Link Search Menu Expand Document

Auto Scaling

Auto Scaling Basics

  • 📒 Homepage ∙ User guide ∙ FAQ ∙ Pricing at no additional charge
  • Auto Scaling Groups (ASGs) are used to control the number of instances in a service, reducing manual effort to provision or deprovision EC2 instances.
  • They can be configured through Scaling Policies to automatically increase or decrease instance counts based on metrics like CPU utilization, or based on a schedule.
  • There are three common ways of using ASGs - dynamic (automatically adjust instance count based on metrics for things like CPU utilization), static (maintain a specific instance count at all times), scheduled (maintain different instance counts at different times of day or on days of the week).
  • 💸ASGs have no additional charge themselves; you pay for underlying EC2 and CloudWatch services.

Auto Scaling Tips

  • 💸 Better matching your cluster size to your current resource requirements through use of ASGs can result in significant cost savings for many types of workloads.
  • Pairing ASGs with CLBs is a common pattern used to deal with changes in the amount of traffic a service receives.
  • Dynamic Auto Scaling is easiest to use with stateless, horizontally scalable services.
  • Even if you are not using ASGs to dynamically increase or decrease instance counts, you should seriously consider maintaining all instances inside of ASGs – given a target instance count, the ASG will work to ensure that number of instances running is equal to that target, replacing instances for you if they die or are marked as being unhealthy. This results in consistent capacity and better stability for your service.
  • Autoscalers can be configured to terminate instances that a CLB or ALB has marked as being unhealthy.

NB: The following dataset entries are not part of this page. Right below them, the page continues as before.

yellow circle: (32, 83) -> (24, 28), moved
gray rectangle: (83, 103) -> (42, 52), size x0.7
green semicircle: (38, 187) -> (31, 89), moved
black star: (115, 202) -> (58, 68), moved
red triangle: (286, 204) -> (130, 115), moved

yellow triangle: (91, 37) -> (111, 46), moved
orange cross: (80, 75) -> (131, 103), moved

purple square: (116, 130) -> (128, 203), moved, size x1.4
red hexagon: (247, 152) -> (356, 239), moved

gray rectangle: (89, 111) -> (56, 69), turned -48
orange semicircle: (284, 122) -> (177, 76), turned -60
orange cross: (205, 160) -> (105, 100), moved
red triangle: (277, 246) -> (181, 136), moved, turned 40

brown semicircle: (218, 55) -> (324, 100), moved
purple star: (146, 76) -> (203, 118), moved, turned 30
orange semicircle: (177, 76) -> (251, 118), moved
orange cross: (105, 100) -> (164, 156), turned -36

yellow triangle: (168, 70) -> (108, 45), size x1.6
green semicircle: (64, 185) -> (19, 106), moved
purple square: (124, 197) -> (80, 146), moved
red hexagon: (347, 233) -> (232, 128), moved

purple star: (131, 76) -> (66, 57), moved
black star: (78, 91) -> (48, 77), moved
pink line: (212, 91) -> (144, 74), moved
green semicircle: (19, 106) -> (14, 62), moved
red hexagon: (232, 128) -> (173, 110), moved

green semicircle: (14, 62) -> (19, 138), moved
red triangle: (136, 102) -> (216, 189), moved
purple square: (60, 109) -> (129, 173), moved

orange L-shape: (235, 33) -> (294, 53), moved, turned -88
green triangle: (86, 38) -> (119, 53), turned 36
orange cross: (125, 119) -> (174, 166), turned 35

Auto Scaling Gotchas and Limitations

  • 🔸ReplaceUnhealthy setting: By default, ASGs will kill instances that the EC2 instance manager considers to be unresponsive. It is possible for instances whose CPU is completely saturated for minutes at a time to appear to be unresponsive, causing an ASG with the default ReplaceUnhealthy setting turned on to replace them. When instances that are managed by ASGs are expected to consistently run with very high CPU, consider deactivating this setting. If you do so, however, detecting and killing unhealthy nodes will become your responsibility.